(Beginning of INPUT)

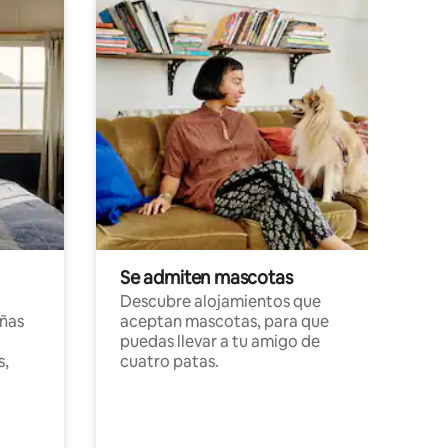
Se admiten mascotas
Descubre alojamientos que
ñas
aceptan mascotas, para que
puedas llevar a tu amigo de
s,
cuatro patas.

(End of INPUT)

Whenever a line of the data above includes the word "mascotas", copy that line.

RESPONSE TO THIS EXERCISE —
Se admiten mascotas
aceptan mascotas, para que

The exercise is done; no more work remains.